WHAT YOU WILL DO:
Set the material down again exactly, line by line, skipping each picture.

SOURCE INFORMATION:
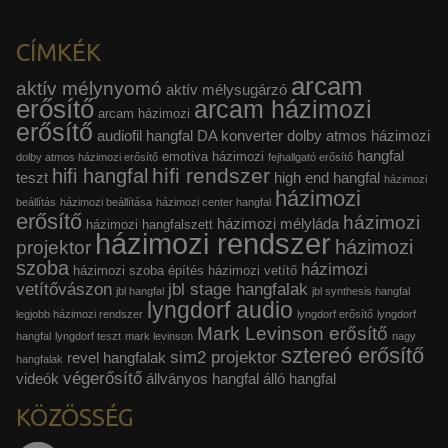
CÍMKÉK
arcam
aktív mélynyomó
aktív mélysugárzó
erősítő
arcam házimozi
arcam házimozi
erősítő
audiofil hangfal
DA konverter
dolby atmos házimozi
hangfal
emotiva házimozi
dolby atmos házimozi erősítő
fejhallgató erősítő
hifi rendszer
hifi hangfal
teszt
high end hangfal
házimozi
házimozi
beállítás
házimozi beállítása
házimozi center hangfal
erősítő
házimozi
házimozi mélyláda
házimozi hangfalszett
házimozi rendszer
házimozi
projektor
szoba
házimozi
házimozi szoba építés
házimozi vetítő
vetítővászon
jbl stage hangfalak
jbl hangfal
jbl synthesis hangfal
lyngdorf audio
legjobb házimozi rendszer
lyngdorf erősítő
lyngdorf
Mark Levinson erősítő
hangfal
lyngdorf teszt
mark levinson
nagy
sztereó erősítő
sim2 projektor
revel hangfalak
hangfalak
végerősítő
videók
állványos hangfal
álló hangfal
KÖZÖSSÉG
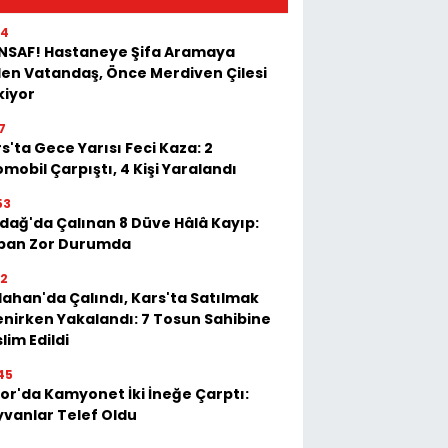
54
İNSAF! Hastaneye Şifa Aramaya
en Vatandaş, Önce Merdiven Çilesi
kiyor
7
s'ta Gece Yarısı Feci Kaza: 2
mobil Çarpıştı, 4 Kişi Yaralandı
53
dağ'da Çalınan 8 Düve Hâlâ Kayıp:
ban Zor Durumda
22
ahan'da Çalındı, Kars'ta Satılmak
enirken Yakalandı: 7 Tosun Sahibine
lim Edildi
45
or'da Kamyonet İki İneğe Çarptı:
vanlar Telef Oldu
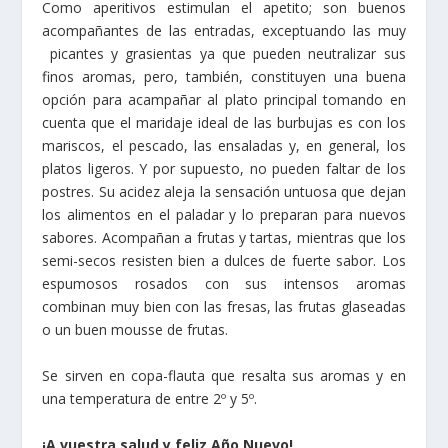
Como aperitivos estimulan el apetito; son buenos
acompañantes de las entradas, exceptuando las muy
picantes y grasientas ya que pueden neutralizar sus
finos aromas, pero, también, constituyen una buena
opción para acampañar al plato principal tomando en
cuenta que el maridaje ideal de las burbujas es con los
mariscos, el pescado, las ensaladas y, en general, los
platos ligeros. Y por supuesto, no pueden faltar de los
postres. Su acidez aleja la sensación untuosa que dejan
los alimentos en el paladar y lo preparan para nuevos
sabores. Acompañan a frutas y tartas, mientras que los
semi-secos resisten bien a dulces de fuerte sabor. Los
espumosos rosados con sus intensos aromas
combinan muy bien con las fresas, las frutas glaseadas
o un buen mousse de frutas.
Se sirven en copa-flauta que resalta sus aromas y en
una temperatura de entre 2º y 5º.
¡A vuestra salud y feliz Año Nuevo!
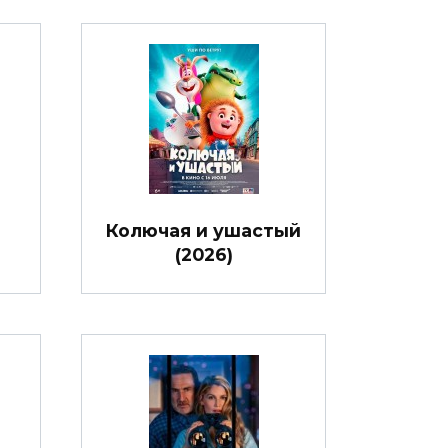
Колючая и ушастый
(2026)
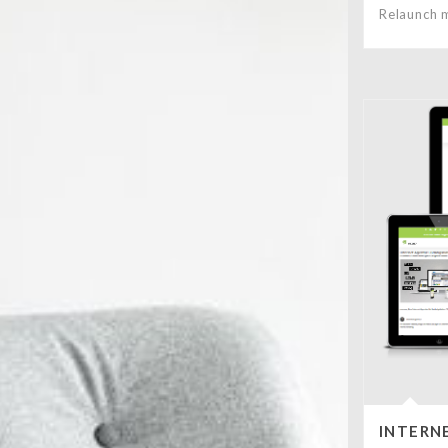
Relaunch 
INTERN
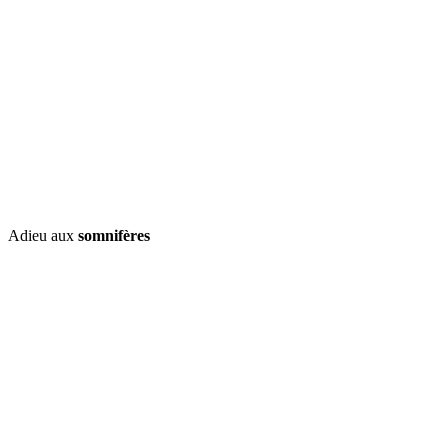
Adieu aux
somnifères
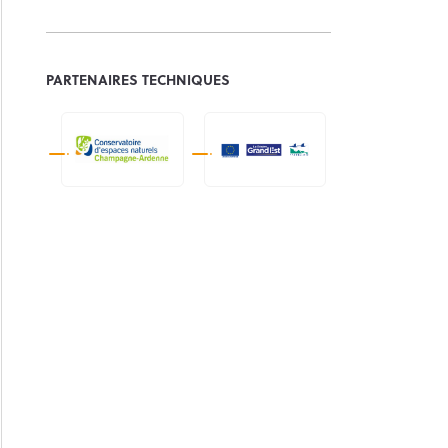
PARTENAIRES TECHNIQUES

EXERCISE ANSWER:
CÍMKÉK
arcam
aktív mélynyomó
aktív mélysugárzó
erősítő
arcam házimozi
arcam házimozi
erősítő
audiofil hangfal
DA konverter
dolby atmos házimozi
hangfal
emotiva házimozi
dolby atmos házimozi erősítő
fejhallgató erősítő
hifi rendszer
hifi hangfal
teszt
high end hangfal
házimozi
házimozi
beállítás
házimozi beállítása
házimozi center hangfal
erősítő
házimozi
házimozi mélyláda
házimozi hangfalszett
házimozi rendszer
házimozi
projektor
szoba
házimozi
házimozi szoba építés
házimozi vetítő
vetítővászon
jbl stage hangfalak
jbl hangfal
jbl synthesis hangfal
lyngdorf audio
legjobb házimozi rendszer
lyngdorf erősítő
lyngdorf
Mark Levinson erősítő
hangfal
lyngdorf teszt
mark levinson
nagy
sztereó erősítő
sim2 projektor
revel hangfalak
hangfalak
végerősítő
videók
állványos hangfal
álló hangfal
KÖZÖSSÉG
54
İNSAF! Hastaneye Şifa Aramaya
en Vatandaş, Önce Merdiven Çilesi
kiyor
7
s'ta Gece Yarısı Feci Kaza: 2
mobil Çarpıştı, 4 Kişi Yaralandı
53
dağ'da Çalınan 8 Düve Hâlâ Kayıp:
ban Zor Durumda
22
ahan'da Çalındı, Kars'ta Satılmak
enirken Yakalandı: 7 Tosun Sahibine
lim Edildi
45
or'da Kamyonet İki İneğe Çarptı:
vanlar Telef Oldu
Como aperitivos estimulan el apetito; son buenos
acompañantes de las entradas, exceptuando las muy
picantes y grasientas ya que pueden neutralizar sus
finos aromas, pero, también, constituyen una buena
opción para acampañar al plato principal tomando en
cuenta que el maridaje ideal de las burbujas es con los
mariscos, el pescado, las ensaladas y, en general, los
platos ligeros. Y por supuesto, no pueden faltar de los
postres. Su acidez aleja la sensación untuosa que dejan
los alimentos en el paladar y lo preparan para nuevos
sabores. Acompañan a frutas y tartas, mientras que los
semi-secos resisten bien a dulces de fuerte sabor. Los
espumosos rosados con sus intensos aromas
combinan muy bien con las fresas, las frutas glaseadas
o un buen mousse de frutas.
Se sirven en copa-flauta que resalta sus aromas y en
una temperatura de entre 2º y 5º.
¡A vuestra salud y feliz Año Nuevo!
Колючая и ушастый
(2026)
Relaunch 
INTERN
Adieu aux
somnifères
PARTENAIRES TECHNIQUES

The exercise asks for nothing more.